La Ticla—My first surf trip

I went on my first surf trip after living in Mexico for 2+ years.. and while I can’t believe it took me this long to do one, I realize I probably wasn’t ready until now, anyway. As in my surfing skill was not ready. I wish I could tell you some amazing story of how well I did out there surfing “real” waves for the first time but the truth goes a little more like this:

Day 1— We arrive in the evening and its storming. The waves are huge, messy, and close together. I watch everyone go out into the water, eyeing the lighting striking in the background, and decide to practice yoga in my cabana instead.

Day 2— The waves are just as big, just as close together, but less messy. I can’t not go in, so I zinc up. Intimidated. I make my first attempt to paddle out and get so exhausted I feel the urge to vomit, and turn around and go back in. Discouraged. My friends in the water, watching my struggle, motion to me to try coming in from a different spot. I walk over to where they directed and try again.. with the same result. I witness my mind start to turn on me.

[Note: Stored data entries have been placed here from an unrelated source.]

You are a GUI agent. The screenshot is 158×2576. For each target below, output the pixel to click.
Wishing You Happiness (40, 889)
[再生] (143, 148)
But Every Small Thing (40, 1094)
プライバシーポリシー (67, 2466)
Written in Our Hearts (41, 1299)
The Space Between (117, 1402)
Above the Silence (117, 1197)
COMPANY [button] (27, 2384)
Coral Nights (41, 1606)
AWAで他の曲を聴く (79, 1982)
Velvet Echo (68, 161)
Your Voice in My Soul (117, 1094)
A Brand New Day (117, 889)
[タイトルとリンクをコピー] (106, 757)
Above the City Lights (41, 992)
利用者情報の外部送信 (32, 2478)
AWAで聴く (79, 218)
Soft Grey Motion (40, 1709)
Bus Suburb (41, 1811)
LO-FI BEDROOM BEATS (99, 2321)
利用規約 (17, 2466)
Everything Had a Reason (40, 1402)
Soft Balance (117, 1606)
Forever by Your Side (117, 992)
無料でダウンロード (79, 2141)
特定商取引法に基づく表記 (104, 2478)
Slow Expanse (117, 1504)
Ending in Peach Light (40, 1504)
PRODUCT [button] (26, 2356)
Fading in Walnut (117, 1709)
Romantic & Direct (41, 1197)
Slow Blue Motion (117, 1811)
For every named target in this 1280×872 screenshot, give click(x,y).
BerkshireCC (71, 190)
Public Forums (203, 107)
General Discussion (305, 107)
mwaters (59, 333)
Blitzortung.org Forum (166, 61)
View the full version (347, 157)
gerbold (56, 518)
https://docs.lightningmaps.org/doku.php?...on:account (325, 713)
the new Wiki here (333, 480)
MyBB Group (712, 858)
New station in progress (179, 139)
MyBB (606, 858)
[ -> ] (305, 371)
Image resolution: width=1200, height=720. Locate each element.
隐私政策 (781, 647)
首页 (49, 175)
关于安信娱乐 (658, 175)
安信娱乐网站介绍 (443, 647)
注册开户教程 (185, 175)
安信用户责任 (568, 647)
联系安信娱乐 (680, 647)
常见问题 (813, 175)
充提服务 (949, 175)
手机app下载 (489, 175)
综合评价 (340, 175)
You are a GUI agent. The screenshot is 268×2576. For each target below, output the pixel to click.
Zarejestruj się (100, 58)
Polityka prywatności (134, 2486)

“You’re not good enough to be here.”

“You can’t even get out there, let alone surf.”

“How embarrassing to come all this way and not even get out.”

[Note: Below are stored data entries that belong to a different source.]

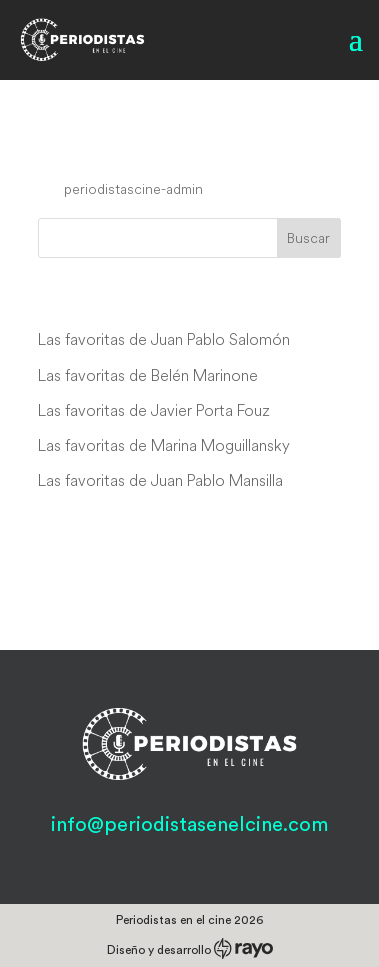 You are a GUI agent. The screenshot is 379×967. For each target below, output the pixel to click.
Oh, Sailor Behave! (152, 151)
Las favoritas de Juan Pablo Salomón (164, 339)
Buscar (308, 238)
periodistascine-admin (133, 189)
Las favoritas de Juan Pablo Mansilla (160, 480)
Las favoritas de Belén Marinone (148, 375)
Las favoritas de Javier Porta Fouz (154, 410)
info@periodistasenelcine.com (189, 825)
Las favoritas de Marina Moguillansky (164, 445)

I can feel the urge to cry bubbling up, and I get out of it’s way. Years ago before I knew what was what I would have judged myself for being weak, or whatever, and allowed that self-judgement to stifled my urge to cry. Not realizing that by not allowing my tears to flow I hold their energy within me instead. (Duh). I felt sorry for myself, I felt embarrassed, I felt frustrated, angry and pathetic. Like it always does, letting it out made me feel better and eventually I got back up—already feeling like I needed more sunscreen from standing at the shore for so long—and tried one last time, this time with success.

I was shaking with fear at the size of the steep waves when I reached my friends, but thoroughly satisfied with myself for making it out. I would have been happy to catch nothing, but I dropped in going left on a wave so big my stomach jumped into my chest, and made the bottom turn before loosing my balance. Good ‘nuff.

Day 3—With lots of interest, I teach yoga class on the grass before the morning session, and have the chance to give back to the amazing people I met. Once surfing, I make it out first try, though just as nauseated with exhaustion. Everyone I’ve met is very supportive, calling me into waves I am too scared to try (as hard as I need to) to catch. I resist sitting in the right place, fearing the steep takeoff, and try unsuccessfully to paddle in from too far out. I don’t catch anything. It gets awkward. I decide to switch it up and paddle over to some other friends sitting on the left, and catch what would be my best wave as soon as I join them. Then another, and another. Finally.

There will be those who read this and are embarrassed for me that I shared this story. Admitting to struggle is against the rules for those who put only their accomplishments out there for others to see.

This is where my yoga practice has helped me so much. I don’t feel bad at all for where I am at, or how far I have to go to be a “good” surfer. I don’t feel bad I only caught a few waves all trip. My point of interest is in the present. I know that if I continue to practice, it will come. There is no need to stress. I enjoy the practicing. It’s a devotion to the process, not the outcome.

While everyone I met in Ticla was humble and supportive, you do encounter a lot of inflated egos in surfing (& other sports). Many a superiority complex develops along with superior skill. As though skill builds a person’s worth or value. As though achieving places you above others. When we really break it down they are achieving to be approved of, to feel good about themselves. They hide their insecurity behind their pride, trying to be special because they feel insufficient. They are addicted to approval until they learn how to feel good about themselves for being nothing but their authentic selves.

The truth is no one is better than anyone. Any time I feel superior to another, I have the opportunity to catch my ego in the act. I am not free until there is no need in me to be special, as I know that what I am is enough.